The present manuscript is devoted to the problem of learning the average of a set of symmetric positive-definite matrices as well as their variance. Averaging over the curved manifold of symmetric positive-definite matrices was defined via the notion of Fréchet mean and the associated metric dispersion was interpreted as the variance of a set of symmetric positive-definite matrices around their Fréchet mean. The problem of continuous interpolation of two symmetric positive-definite matrices was considered as well. The property of volume conservation of the Fréchet mean and of the considered interpolatory scheme for symmetric positive-definite matrices was also discussed. The manuscript described several applications where the considered learning algorithm could be readily exploited, including in machine learning, pattern classification, speech emotion classification, diffusion tensor data analysis in medicine and intelligent control.

The behavior of the learning algorithm was tested numerically. Numerical experiments show that the averaging algorithm converges steadily and in a few iterations.

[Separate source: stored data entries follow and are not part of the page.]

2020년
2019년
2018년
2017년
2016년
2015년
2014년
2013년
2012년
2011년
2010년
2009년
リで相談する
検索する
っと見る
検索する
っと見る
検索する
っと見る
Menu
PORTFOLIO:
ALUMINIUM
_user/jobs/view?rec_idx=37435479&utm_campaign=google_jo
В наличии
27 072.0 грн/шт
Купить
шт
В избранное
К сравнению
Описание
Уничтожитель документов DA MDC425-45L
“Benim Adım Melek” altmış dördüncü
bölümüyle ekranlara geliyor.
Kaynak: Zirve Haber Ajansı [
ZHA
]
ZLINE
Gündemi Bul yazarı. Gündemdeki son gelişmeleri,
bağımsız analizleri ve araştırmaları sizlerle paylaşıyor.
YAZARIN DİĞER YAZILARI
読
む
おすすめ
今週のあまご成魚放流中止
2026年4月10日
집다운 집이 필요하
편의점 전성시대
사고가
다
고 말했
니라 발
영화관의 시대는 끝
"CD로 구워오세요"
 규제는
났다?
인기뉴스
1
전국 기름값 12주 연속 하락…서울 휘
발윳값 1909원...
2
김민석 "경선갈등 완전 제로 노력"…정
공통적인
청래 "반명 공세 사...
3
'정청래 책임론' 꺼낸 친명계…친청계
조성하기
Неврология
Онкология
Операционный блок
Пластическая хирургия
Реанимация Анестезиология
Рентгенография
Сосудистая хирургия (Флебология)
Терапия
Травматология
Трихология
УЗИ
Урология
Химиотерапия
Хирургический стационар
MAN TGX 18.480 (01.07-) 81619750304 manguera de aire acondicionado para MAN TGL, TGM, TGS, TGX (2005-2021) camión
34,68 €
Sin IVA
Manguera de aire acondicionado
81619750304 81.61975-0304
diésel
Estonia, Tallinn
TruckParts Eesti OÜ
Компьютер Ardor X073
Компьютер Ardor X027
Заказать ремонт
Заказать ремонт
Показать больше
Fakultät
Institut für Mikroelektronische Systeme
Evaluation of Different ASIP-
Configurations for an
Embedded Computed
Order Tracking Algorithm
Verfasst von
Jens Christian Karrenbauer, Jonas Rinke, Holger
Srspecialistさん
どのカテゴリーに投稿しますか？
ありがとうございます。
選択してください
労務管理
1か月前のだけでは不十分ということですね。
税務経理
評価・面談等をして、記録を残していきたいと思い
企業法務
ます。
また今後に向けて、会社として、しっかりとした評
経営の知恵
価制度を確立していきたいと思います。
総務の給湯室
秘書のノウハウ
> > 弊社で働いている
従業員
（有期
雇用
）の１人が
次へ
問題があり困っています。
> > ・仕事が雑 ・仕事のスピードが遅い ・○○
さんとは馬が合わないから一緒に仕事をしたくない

The present research study may be framed into a more general investigation about the learning of the statistical features of patterns belonging to curved manifolds [5, 6]. Such broader investigation field may include the learning of probability density functions and related statistical descriptors on manifold, the generation of (pseudo) random events on manifolds as well as dimensionality reduction of high-dimensional data on manifolds.

The above-mentioned statistical techniques might be applied in the future to artificial intelligence and cognition, as for example in pattern recognition/detection from camera imagery and automatic emotion classification. Some related statistical techniques on manifolds are under investigation, as for instance a manifold-valued-data dimensionality reduction technique based on multi-dimensional scaling (known in the scientific literature with the acronym MDS) adapted to metrizable data manifolds.